On Sunday morning, I woke up and my family and I went to church. Then we went to lunch, where something occurred that kind of creamed my corn. Then a movie.

Then we came home and I did what I like to call a “Sunday reset,” which is just a routine house clean, complete with giving the dog a bath and folding laundry. Yesterday was somewhat different and more tedious because I changed the bedding and curtains in the bedroom, which is something I’d put off for weeks.

And while I was working, I was also stewing over the situation that arose at lunch. So by the time my duties were complete and my body was exhausted, my mind wouldn’t shut off.

And I was up most of the night. Anxious. Worried. Problem-solving in my own head.

There are days when my emotions don’t just sit quietly in the background. They take over, like they did on Sunday. My thoughts get loud. My energy drops. Everything feels so heavy. And on days like that even simple tasks feel impossible.

We think that productivity requires a clear mind, but it doesn’t.
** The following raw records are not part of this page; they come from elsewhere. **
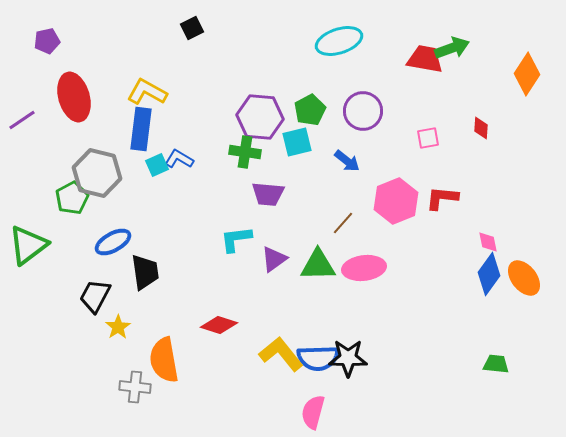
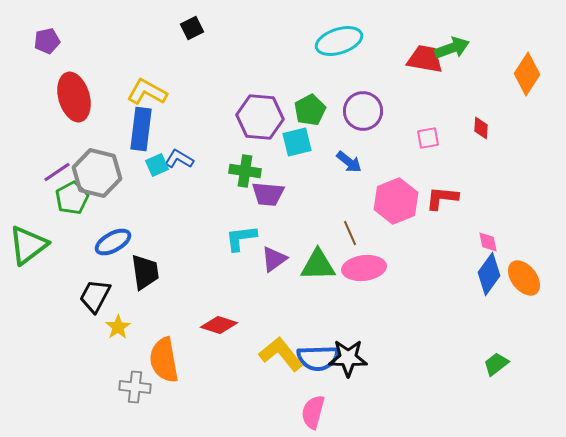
purple line at (22, 120): moved 35 px right, 52 px down
green cross at (245, 152): moved 19 px down
blue arrow at (347, 161): moved 2 px right, 1 px down
brown line at (343, 223): moved 7 px right, 10 px down; rotated 65 degrees counterclockwise
cyan L-shape at (236, 239): moved 5 px right, 1 px up
green trapezoid at (496, 364): rotated 44 degrees counterclockwise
I have had to learn how to move forward with the weight.

That’s just real life.

Responsibilities don’t pause just because I’m overwhelmed.

So I’ve had to learn how to function even when I don’t feel like myself. And the process of getting there is very intentional.

  1. I lower the standard without quitting. On hard days, I don’t aim for excellence. I aim for completion. Sometimes, 60% is my 100%. Sometimes showing up at all is enough. Lowering the standard keeps me moving without shutting down completely.
  2. I focus on one thing at a time. When my head is loud, everything feels like too much. So I simplify. One task. One step. One decision. I zoom way in – from the whole day to just the next thing.
  3. I create structure when I feel unsteady. Emotions make everything seem chaotic. So I rely on structure. A routine. A checklist. A schedule. Even if I don’t feel grounded internally, I can follow something external.
  4. I move my body. Sitting still for too long makes things worse for me. I’ve learned that I can think while I am working or I can think while I am rotting. So I vacuum. Or I scrub the counters in the kitchen. Or I give the dog a bath. It doesn’t fix everything. But it helps shift some of the intensity.
  5. I don’t trust every thought. On emotional days, my thoughts are not always reliable. They are loud and extreme and convincing. So I remind myself that just because I’m thinking it doesn’t mean it’s true. And sometimes that helps me recenter and creates a little space.
  6. I give myself contained time to feel. Ignoring my emotions doesn’t work for me. But letting them take over my day doesn’t help either. So I allow space for them with boundaries. A few minutes to sit, feel, process. And then I return to what I need to do.
  7. I choose something that feels manageable. If a task feels overwhelming, I make it smaller. Instead of “cleaning the bathroom,” I might just organize my nail collection. Or instead of folding 6 loads of laundry, I might just prep my husband’s scrubs for the week. Momentum matters more than difficulty.
  8. I remind myself that all of this is temporary. For me, hard emotions feel permanent in the moment. And I’ve been in a cycle for the last 9 months of caring too much, surrendering, internalizing, and then not caring at all. Sometimes I even overthink about my overthinking. But that’s what emotions do. They rise. They peak. They pass. Even if slowly. I don’t have to solve everything all at once. I just have to get through one day at a time.

Productivity does not mean I am unaffected. It doesn’t mean I’m okay. It means I’m continuing anyway. It is a choice. Even when it’s harder than usual. Even when I don’t feel like it. Even when my emotions are louder than my motivation. And some of the most meaningful progress I’ve made hasn’t happened on my “best” days. It’s happened on days when I didn’t think I was capable…but showed up anyway.

Sometimes strength isn’t just how much we can handle. It’s more about what we do when we feel weak.